**Work instructions**
Take the entries below and print, exactly, the stretch from the line containing "над якім цяг" through the line containing "Périmètre de baignade", both included.

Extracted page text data

-=-=-=-=-

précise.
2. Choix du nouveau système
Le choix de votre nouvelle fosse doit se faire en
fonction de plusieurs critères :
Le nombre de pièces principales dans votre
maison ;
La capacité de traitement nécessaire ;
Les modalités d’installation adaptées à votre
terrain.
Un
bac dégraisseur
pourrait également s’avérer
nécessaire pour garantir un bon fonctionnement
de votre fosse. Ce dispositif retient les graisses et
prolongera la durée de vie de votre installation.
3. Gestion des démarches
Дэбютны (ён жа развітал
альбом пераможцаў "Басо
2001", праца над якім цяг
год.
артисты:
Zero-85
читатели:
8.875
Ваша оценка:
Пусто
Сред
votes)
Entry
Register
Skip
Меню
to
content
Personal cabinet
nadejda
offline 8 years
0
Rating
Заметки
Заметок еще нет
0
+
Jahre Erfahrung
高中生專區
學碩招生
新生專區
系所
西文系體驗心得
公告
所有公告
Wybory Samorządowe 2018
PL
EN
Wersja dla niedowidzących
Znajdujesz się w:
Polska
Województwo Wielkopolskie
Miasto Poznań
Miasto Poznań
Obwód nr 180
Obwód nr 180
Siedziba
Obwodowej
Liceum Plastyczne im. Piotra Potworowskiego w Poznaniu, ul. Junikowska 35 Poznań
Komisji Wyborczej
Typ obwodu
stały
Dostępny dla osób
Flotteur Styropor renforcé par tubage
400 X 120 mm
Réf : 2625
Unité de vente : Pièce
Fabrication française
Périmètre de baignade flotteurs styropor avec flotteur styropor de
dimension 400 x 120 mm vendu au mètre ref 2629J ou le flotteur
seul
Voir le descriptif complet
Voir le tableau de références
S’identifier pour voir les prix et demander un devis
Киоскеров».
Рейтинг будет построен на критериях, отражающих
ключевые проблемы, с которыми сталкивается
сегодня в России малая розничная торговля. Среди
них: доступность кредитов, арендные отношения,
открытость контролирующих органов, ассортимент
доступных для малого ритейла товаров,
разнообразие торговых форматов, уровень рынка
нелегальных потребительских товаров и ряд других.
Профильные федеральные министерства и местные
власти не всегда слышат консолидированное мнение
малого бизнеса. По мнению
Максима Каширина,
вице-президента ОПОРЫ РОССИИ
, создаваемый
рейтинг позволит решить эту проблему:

-=-=-=-=-

**Exercise answer**
2001", праца над якім цяг
год.
артисты:
Zero-85
читатели:
8.875
Ваша оценка:
Пусто
Сред
votes)
Entry
Register
Skip
Меню
to
content
Personal cabinet
nadejda
offline 8 years
0
Rating
Заметки
Заметок еще нет
0
+
Jahre Erfahrung
高中生專區
學碩招生
新生專區
系所
西文系體驗心得
公告
所有公告
Wybory Samorządowe 2018
PL
EN
Wersja dla niedowidzących
Znajdujesz się w:
Polska
Województwo Wielkopolskie
Miasto Poznań
Miasto Poznań
Obwód nr 180
Obwód nr 180
Siedziba
Obwodowej
Liceum Plastyczne im. Piotra Potworowskiego w Poznaniu, ul. Junikowska 35 Poznań
Komisji Wyborczej
Typ obwodu
stały
Dostępny dla osób
Flotteur Styropor renforcé par tubage
400 X 120 mm
Réf : 2625
Unité de vente : Pièce
Fabrication française
Périmètre de baignade flotteurs styropor avec flotteur styropor de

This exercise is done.